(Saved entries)
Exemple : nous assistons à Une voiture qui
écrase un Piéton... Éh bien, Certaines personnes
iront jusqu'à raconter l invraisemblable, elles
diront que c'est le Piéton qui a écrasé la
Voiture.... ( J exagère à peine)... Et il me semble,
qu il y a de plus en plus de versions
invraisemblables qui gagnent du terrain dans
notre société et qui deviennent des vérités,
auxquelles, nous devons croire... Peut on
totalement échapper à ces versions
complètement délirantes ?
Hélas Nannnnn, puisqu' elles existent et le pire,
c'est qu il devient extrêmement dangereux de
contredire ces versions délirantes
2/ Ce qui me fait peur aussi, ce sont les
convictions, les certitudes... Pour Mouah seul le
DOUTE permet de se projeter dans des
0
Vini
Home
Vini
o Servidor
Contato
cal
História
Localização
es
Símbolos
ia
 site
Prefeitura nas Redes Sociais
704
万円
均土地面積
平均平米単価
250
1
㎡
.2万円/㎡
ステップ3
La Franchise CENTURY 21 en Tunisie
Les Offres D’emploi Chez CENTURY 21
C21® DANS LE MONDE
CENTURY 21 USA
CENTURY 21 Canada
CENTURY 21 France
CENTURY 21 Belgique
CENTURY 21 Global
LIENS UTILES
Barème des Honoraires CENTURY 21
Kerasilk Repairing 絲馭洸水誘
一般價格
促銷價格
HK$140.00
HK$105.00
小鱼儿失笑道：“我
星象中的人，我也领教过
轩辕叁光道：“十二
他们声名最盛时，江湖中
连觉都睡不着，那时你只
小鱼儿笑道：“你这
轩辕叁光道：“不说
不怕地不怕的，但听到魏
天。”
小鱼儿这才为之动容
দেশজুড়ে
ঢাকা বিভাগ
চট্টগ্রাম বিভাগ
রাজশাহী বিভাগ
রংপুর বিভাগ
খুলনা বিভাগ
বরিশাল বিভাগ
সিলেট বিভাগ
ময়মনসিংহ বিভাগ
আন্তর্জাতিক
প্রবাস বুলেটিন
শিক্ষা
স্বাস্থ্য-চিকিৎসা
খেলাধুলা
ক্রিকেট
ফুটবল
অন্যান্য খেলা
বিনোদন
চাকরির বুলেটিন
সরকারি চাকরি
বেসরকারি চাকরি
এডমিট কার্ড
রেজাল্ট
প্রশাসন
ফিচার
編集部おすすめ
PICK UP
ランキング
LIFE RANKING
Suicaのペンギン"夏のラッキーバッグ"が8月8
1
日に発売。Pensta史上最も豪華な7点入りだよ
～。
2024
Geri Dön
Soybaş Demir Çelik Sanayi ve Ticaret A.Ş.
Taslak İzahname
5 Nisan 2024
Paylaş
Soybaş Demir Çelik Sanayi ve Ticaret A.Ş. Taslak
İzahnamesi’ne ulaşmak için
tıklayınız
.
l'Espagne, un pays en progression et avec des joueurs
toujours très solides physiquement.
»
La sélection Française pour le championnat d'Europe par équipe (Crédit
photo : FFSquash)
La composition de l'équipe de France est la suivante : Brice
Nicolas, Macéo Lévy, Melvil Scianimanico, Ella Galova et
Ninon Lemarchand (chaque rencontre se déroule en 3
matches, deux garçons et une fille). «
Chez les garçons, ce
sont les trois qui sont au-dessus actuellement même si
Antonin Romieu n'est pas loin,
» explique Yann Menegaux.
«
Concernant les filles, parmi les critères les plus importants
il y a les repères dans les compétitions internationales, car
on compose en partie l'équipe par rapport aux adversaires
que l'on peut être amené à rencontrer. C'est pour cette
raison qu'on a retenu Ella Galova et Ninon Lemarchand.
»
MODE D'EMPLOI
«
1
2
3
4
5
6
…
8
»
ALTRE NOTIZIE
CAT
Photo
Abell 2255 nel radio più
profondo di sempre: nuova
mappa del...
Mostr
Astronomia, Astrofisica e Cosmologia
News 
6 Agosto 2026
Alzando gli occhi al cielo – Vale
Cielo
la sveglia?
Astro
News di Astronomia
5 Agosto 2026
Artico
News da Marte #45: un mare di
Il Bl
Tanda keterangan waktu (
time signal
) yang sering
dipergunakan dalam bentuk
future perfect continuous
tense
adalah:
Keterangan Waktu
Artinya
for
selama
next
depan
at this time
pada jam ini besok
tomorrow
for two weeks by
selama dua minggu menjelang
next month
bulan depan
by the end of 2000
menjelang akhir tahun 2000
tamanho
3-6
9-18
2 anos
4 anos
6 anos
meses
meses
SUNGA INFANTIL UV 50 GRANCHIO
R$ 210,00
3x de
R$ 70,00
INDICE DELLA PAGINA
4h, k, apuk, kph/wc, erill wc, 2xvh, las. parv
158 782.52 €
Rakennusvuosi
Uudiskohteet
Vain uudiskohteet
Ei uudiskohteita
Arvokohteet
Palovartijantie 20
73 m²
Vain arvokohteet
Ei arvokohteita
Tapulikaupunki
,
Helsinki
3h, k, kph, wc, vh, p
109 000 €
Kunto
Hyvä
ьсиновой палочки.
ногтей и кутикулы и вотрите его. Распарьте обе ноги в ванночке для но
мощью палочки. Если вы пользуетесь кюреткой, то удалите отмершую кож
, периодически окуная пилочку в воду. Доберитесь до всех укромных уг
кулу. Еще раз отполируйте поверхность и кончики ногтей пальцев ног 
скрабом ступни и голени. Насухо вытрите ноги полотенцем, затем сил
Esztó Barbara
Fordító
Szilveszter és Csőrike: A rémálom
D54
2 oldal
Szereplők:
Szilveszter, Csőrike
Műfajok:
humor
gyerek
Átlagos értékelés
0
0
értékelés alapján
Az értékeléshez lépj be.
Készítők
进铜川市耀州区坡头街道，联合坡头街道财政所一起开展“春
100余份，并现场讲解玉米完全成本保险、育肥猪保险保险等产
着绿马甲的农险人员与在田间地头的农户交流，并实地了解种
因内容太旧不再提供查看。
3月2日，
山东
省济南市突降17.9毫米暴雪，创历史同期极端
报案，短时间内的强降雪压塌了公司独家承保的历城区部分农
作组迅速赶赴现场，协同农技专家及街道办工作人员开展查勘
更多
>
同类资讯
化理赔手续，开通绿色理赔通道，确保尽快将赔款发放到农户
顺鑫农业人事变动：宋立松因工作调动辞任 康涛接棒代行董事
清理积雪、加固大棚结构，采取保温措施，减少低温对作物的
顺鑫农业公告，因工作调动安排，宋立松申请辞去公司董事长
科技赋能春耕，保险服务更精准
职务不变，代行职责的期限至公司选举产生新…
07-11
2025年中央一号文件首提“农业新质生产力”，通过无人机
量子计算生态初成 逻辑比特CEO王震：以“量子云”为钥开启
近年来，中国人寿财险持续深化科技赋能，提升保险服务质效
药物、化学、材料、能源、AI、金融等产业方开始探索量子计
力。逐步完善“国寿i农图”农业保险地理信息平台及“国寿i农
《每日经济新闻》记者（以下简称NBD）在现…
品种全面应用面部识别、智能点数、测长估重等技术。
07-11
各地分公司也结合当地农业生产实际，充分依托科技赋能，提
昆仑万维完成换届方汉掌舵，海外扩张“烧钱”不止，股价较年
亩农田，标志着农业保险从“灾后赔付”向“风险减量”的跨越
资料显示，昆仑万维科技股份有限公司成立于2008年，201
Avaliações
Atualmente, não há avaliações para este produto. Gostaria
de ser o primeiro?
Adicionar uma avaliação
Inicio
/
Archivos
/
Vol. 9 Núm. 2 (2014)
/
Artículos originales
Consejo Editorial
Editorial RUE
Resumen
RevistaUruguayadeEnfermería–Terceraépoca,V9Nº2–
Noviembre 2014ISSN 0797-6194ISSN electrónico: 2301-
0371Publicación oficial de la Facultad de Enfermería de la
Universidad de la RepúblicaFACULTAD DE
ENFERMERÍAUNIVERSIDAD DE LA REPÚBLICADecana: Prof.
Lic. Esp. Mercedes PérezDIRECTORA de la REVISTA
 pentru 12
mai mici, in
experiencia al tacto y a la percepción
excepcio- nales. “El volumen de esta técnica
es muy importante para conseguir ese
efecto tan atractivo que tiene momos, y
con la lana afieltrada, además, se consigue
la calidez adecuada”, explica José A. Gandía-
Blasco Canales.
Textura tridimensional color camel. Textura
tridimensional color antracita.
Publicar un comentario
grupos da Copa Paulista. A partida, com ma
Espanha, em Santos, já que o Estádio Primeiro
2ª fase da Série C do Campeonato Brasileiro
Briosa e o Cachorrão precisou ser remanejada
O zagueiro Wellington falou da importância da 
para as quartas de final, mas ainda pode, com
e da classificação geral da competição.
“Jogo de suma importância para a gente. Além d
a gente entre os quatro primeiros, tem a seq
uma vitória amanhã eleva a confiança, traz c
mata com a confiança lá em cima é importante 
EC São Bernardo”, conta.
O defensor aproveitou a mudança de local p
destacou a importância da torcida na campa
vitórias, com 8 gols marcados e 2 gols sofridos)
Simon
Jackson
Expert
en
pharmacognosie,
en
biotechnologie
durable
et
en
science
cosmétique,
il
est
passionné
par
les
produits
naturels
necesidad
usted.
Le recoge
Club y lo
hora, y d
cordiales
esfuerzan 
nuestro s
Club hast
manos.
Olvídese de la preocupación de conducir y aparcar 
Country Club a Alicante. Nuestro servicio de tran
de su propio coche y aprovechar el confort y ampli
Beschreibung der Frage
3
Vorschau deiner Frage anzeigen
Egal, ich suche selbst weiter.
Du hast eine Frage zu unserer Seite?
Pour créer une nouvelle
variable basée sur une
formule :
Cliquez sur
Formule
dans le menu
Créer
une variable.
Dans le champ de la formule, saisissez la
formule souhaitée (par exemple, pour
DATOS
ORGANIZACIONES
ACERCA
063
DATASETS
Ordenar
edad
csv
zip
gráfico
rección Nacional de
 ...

Task goal
Give the total number of lines in the entries that contain the word "Frage", with no other words.

Task result
3